§ Problem to solve: Where the string "Tahona" occurs in a line of the entries below, copy that line.

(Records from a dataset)
== == ==

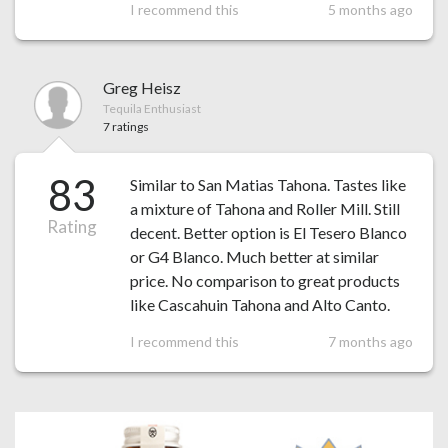
I recommend this
5 months ago
Greg Heisz
Tequila Enthusiast
7 ratings
83
Similar to San Matias Tahona. Tastes like
a mixture of Tahona and Roller Mill. Still
Rating
decent. Better option is El Tesero Blanco
or G4 Blanco. Much better at similar
price. No comparison to great products
like Cascahuin Tahona and Alto Canto.
I recommend this
7 months ago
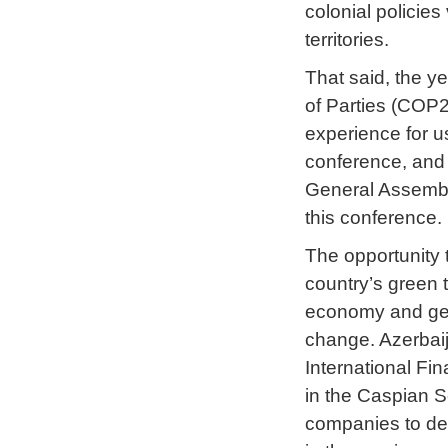
colonial policie
territories.
That said, the y
of Parties (COP
experience for us
conference, and f
General Assembly
this conference.
The opportunity t
country’s green t
economy and get i
change. Azerbaij
International Fi
in the Caspian S
companies to dev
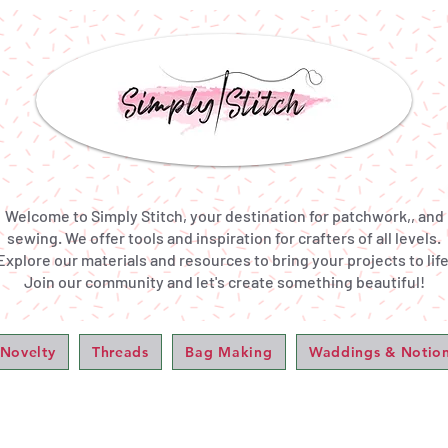
Welcome to Simply Stitch, your destination for patchwork,, and
sewing. We offer tools and inspiration for crafters of all levels.
Explore our materials and resources to bring your projects to life
Join our community and let's create something beautiful!
 Novelty
Threads
Bag Making
Waddings & Notio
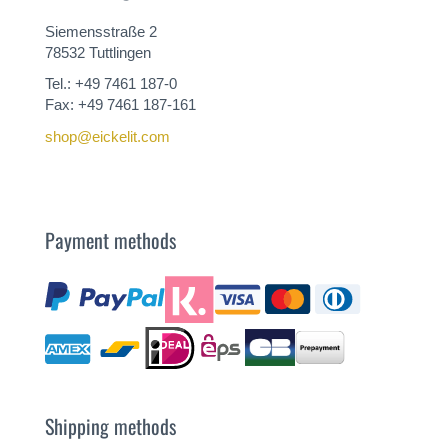
Siemensstraße 2
78532 Tuttlingen
Tel.: +49 7461 187-0
Fax: +49 7461 187-161
shop@eickelit.com
Payment methods
Shipping methods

== == ==

§ Exercise response:
Similar to San Matias Tahona. Tastes like
a mixture of Tahona and Roller Mill. Still
like Cascahuin Tahona and Alto Canto.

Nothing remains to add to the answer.